*** Opening SUPPLIED DATA ***

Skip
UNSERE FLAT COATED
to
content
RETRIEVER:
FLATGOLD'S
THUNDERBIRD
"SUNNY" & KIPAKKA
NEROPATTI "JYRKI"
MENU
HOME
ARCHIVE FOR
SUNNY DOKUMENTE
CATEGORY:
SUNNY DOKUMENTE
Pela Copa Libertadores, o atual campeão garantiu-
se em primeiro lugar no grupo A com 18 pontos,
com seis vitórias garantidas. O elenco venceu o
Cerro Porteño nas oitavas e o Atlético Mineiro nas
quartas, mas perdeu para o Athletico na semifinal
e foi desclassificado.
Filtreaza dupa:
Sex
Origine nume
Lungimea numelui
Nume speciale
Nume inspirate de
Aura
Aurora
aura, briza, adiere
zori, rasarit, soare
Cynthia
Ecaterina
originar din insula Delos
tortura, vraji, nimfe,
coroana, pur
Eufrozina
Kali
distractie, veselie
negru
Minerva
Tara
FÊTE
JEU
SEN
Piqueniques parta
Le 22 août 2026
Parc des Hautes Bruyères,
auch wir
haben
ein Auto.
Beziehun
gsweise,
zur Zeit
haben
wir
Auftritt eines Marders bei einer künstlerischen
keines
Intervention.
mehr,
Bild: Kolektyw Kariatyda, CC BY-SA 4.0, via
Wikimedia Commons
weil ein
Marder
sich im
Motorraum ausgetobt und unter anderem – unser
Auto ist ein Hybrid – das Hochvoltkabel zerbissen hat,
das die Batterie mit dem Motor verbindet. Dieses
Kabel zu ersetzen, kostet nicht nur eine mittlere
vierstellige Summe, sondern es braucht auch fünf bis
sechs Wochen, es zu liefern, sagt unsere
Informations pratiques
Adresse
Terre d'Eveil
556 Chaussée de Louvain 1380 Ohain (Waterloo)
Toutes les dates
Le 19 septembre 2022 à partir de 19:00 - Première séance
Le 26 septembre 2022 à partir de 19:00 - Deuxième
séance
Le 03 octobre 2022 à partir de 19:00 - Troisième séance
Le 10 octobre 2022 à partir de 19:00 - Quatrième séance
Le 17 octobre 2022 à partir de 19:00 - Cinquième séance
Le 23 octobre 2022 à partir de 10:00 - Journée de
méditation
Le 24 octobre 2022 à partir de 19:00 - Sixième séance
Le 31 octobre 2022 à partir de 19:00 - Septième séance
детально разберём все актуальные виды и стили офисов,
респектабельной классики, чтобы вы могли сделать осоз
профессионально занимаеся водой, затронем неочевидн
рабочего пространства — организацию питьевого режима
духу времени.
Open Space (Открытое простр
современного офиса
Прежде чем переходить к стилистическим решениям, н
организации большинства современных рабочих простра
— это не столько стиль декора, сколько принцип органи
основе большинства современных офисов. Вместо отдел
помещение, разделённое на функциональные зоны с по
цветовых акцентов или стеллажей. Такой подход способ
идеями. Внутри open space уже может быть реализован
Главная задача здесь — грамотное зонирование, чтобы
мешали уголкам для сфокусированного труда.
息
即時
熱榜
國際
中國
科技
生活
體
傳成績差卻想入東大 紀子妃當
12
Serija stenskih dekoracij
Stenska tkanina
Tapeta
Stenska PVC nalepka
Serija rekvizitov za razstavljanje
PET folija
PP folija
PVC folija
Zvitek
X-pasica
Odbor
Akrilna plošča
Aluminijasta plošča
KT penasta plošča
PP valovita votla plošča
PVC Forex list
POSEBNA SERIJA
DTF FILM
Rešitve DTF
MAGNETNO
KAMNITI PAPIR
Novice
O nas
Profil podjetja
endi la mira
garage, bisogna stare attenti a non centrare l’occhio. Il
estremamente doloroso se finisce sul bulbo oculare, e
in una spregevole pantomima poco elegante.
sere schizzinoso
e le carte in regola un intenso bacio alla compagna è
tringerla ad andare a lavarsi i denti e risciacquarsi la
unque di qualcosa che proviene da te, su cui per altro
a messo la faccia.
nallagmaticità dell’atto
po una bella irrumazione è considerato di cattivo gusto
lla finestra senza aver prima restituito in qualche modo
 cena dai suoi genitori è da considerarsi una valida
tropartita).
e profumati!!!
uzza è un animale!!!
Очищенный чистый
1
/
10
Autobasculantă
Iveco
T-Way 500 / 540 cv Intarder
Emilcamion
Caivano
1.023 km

*** Closing SUPPLIED DATA ***

• [WHAT THE TASK ASKS] Beginning with the line containing "endi la mira" and ending with the line containing "e le carte in", extract those lines exactly from the listing above, and only those.

• [ANSWER SPACE]
endi la mira
garage, bisogna stare attenti a non centrare l’occhio. Il
estremamente doloroso se finisce sul bulbo oculare, e
in una spregevole pantomima poco elegante.
sere schizzinoso
e le carte in regola un intenso bacio alla compagna è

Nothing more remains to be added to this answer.